Tufts University is stripping the Sackler name from its school of graduate biomedical sciences, medical education building, and medical school programs “immediately,” according to an announcement on the university’s website last Thursday (December 5).
The removal of the name from Tufts programs and buildings in downtown Boston is the latest in a series of pushbacks from schools and museums against the family that owns OxyContin-maker Purdue Pharma. The Louvre recently dropped the name from one of its wings, according to STAT, and London’s Science Museum was criticized for complying with the family to repurpose a donation, reports The Guardian.

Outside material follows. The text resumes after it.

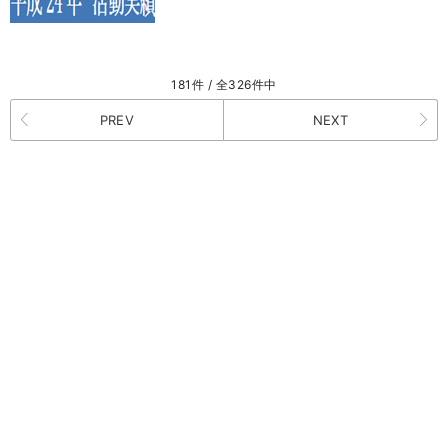
181件 / 全326件中
PREV
NEXT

The Sacklers and Purdue Pharma have given about $15 million total to Tufts since 1980, and some of the research they funded was specifically related to pain management. The school will not return the donated money, but plans to start a $3 million endowment for addiction prevention and treatment, reports STAT.
A review conducted by independent attorneys of the university’s relationship with the family found that while there was no evidence of the Sackler connection affecting instruction or research, Tufts officials “may have provided favored treatment to the Sacklers and Purdue or acted to avoid controversy related to them,” according to the announcement.
“The Tufts University School of Medicine’s values include a commitment to relieve suffering, improve quality of life, and promote integrity and social responsibility. Given the human toll of the opioid epidemic in which members of the Sackler family and their company Purdue Pharma are associated, it is clear that continuing to display the Sackler name is inconsistent with these values,” says Tufts University President Anthony Monaco in a statement, according to Tufts Now.
An attorney for the Sacklers says that the family is seeking to have the decision reversed, reports the Associated Press.